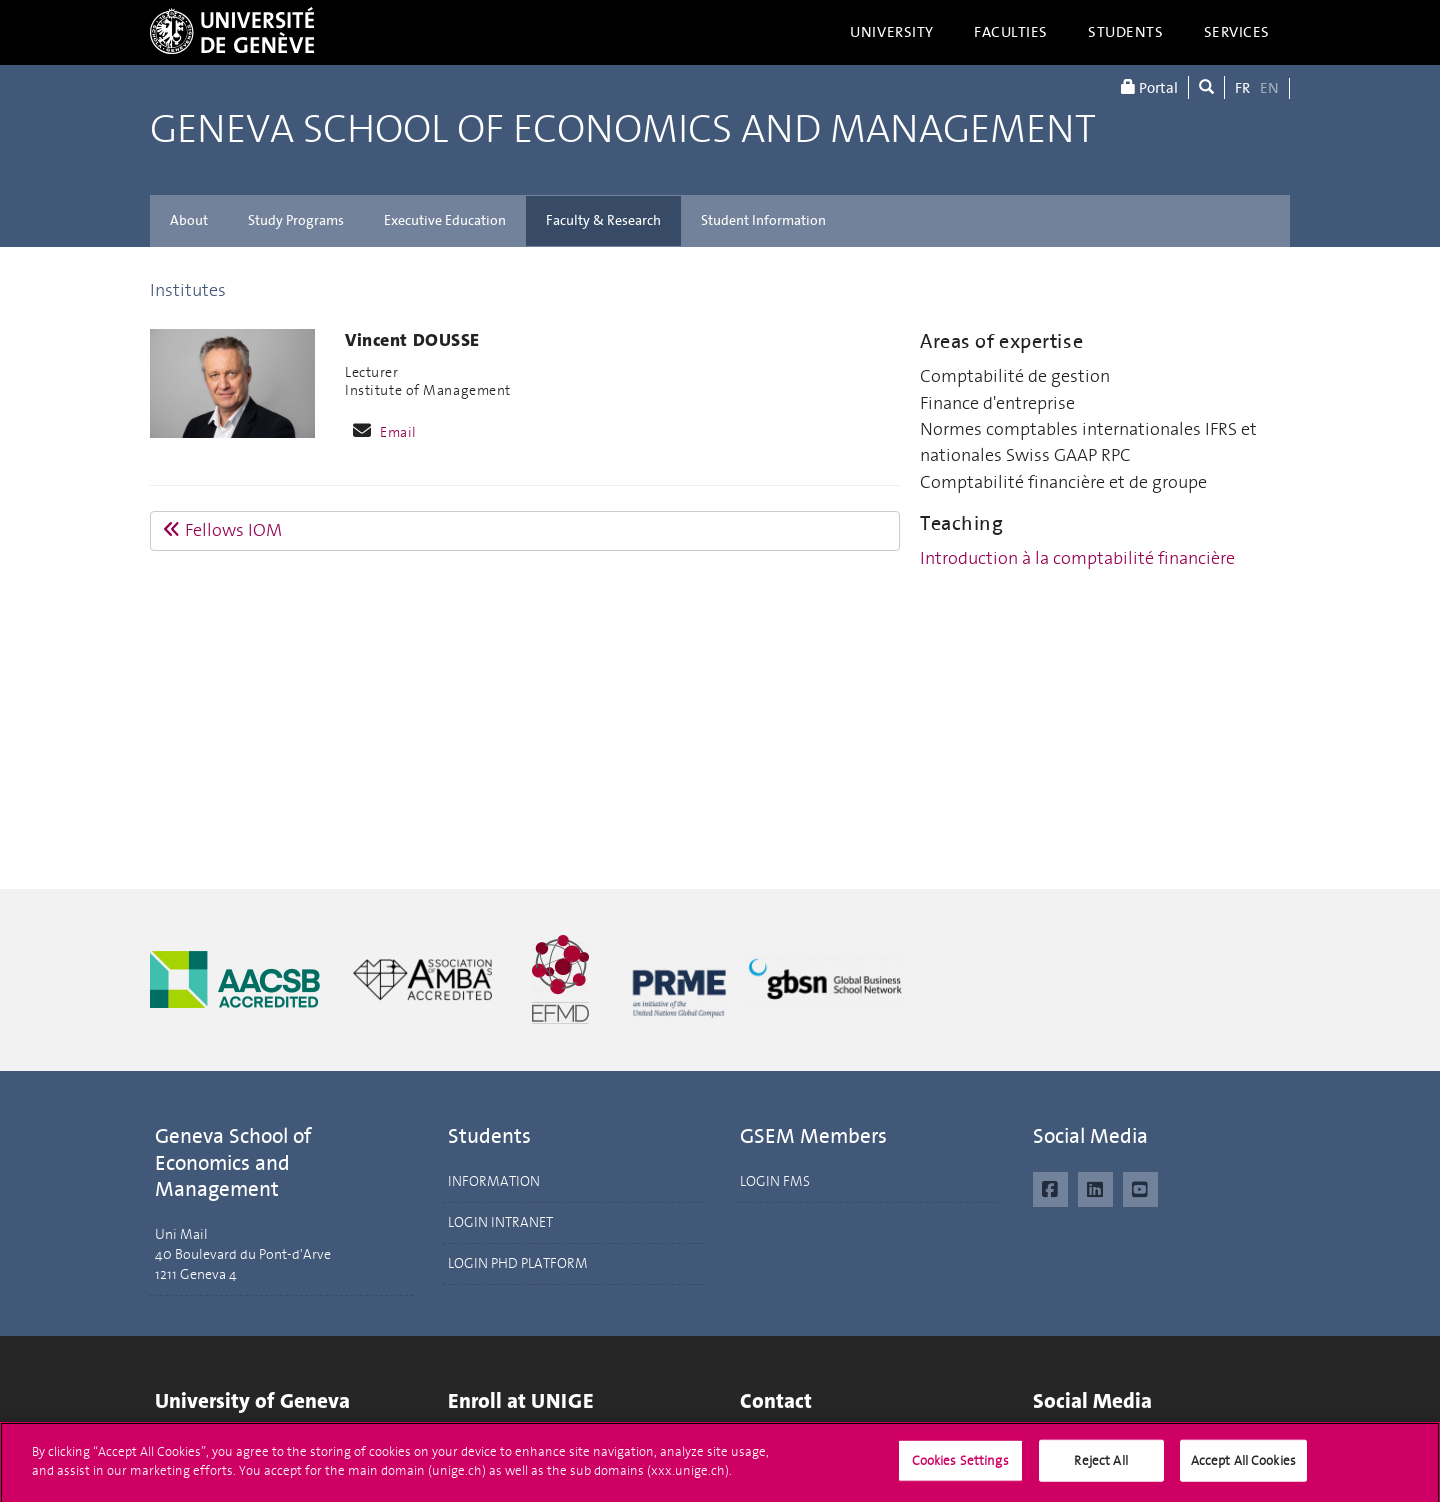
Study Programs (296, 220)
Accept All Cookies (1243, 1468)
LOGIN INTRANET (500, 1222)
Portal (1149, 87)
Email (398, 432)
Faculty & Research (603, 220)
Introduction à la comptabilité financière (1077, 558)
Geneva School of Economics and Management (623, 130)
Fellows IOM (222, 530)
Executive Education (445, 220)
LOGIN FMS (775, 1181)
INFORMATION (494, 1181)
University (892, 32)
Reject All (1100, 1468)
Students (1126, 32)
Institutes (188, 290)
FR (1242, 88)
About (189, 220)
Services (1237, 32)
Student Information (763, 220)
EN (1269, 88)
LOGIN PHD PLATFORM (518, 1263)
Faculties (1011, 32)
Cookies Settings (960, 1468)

# # # #

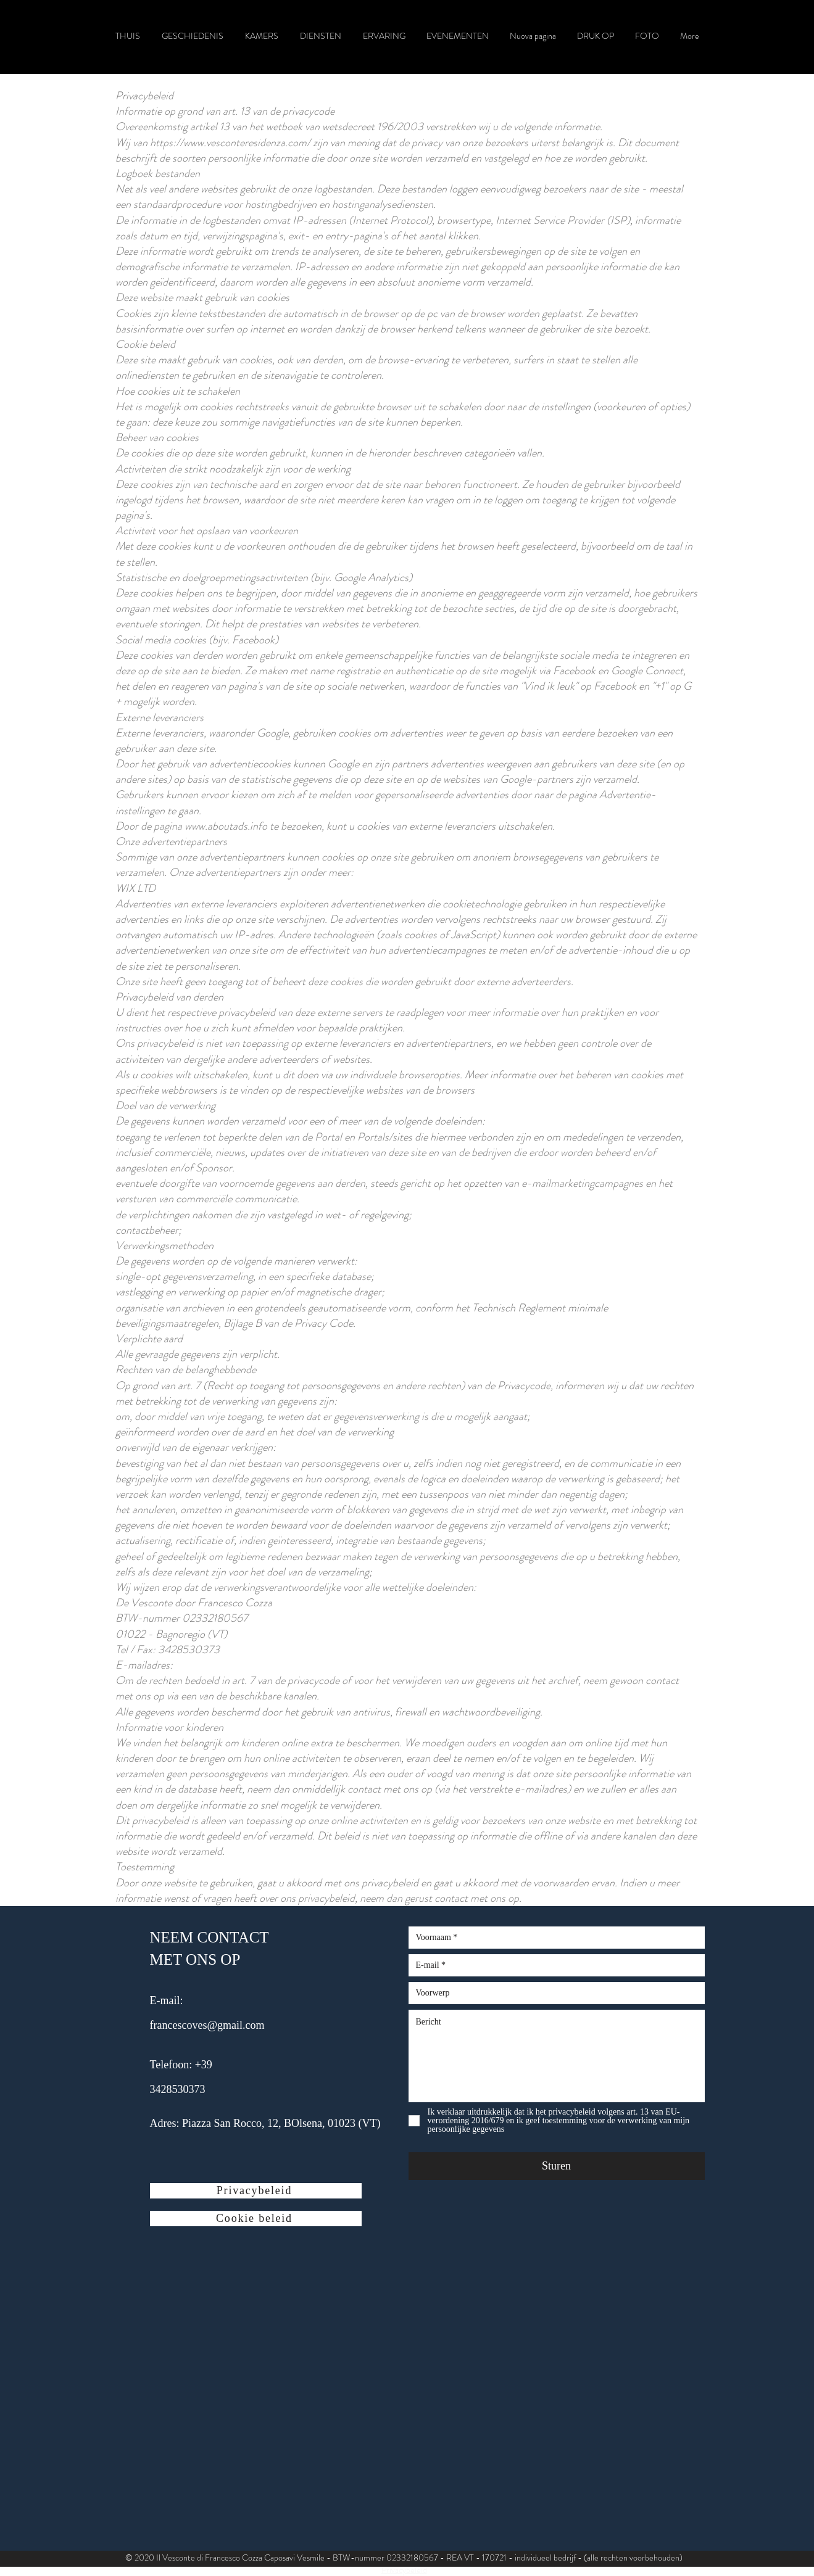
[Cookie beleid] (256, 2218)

# # # #

**Instructions for the task**
Extract all lines from the material above that include the word "Cookies".

**Exercise result**
Accept All Cookies (1243, 1468)
Cookies Settings (960, 1468)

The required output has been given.